- [What the task requires] What you return should be the lines from the first line of the records below through the line holding "designu. 1 kg", unchanged.

Saved data entries:
*** Begin section ***
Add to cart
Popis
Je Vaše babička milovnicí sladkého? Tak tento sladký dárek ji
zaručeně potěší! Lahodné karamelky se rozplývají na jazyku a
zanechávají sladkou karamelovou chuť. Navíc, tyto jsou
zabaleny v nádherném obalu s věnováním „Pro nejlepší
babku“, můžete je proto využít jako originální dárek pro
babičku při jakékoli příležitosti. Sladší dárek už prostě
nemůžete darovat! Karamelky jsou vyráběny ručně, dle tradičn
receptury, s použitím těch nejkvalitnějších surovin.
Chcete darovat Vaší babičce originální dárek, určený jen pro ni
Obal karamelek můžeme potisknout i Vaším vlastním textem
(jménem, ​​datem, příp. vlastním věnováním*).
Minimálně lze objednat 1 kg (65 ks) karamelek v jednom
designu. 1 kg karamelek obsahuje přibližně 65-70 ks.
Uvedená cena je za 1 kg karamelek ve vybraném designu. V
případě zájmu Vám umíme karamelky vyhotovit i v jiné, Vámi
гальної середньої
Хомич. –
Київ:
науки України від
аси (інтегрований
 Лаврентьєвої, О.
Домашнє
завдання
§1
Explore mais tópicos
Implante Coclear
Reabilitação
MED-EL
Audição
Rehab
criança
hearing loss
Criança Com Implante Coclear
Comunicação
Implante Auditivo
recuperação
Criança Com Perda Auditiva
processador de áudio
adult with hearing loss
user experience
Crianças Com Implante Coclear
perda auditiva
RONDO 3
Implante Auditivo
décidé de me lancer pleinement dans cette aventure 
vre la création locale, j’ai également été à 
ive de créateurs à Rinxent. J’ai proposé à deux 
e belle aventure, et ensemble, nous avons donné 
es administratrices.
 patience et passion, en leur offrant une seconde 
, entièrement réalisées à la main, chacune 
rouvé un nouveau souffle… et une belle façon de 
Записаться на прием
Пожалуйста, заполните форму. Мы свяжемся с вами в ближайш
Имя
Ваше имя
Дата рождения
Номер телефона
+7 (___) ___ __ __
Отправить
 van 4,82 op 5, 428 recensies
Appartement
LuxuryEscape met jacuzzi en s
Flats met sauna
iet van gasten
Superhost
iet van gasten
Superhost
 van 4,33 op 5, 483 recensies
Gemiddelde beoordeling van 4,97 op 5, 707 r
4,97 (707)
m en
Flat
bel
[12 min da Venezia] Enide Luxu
*** End section ***
- [Exercise result]
Add to cart
Popis
Je Vaše babička milovnicí sladkého? Tak tento sladký dárek ji
zaručeně potěší! Lahodné karamelky se rozplývají na jazyku a
zanechávají sladkou karamelovou chuť. Navíc, tyto jsou
zabaleny v nádherném obalu s věnováním „Pro nejlepší
babku“, můžete je proto využít jako originální dárek pro
babičku při jakékoli příležitosti. Sladší dárek už prostě
nemůžete darovat! Karamelky jsou vyráběny ručně, dle tradičn
receptury, s použitím těch nejkvalitnějších surovin.
Chcete darovat Vaší babičce originální dárek, určený jen pro ni
Obal karamelek můžeme potisknout i Vaším vlastním textem
(jménem, ​​datem, příp. vlastním věnováním*).
Minimálně lze objednat 1 kg (65 ks) karamelek v jednom
designu. 1 kg karamelek obsahuje přibližně 65-70 ks.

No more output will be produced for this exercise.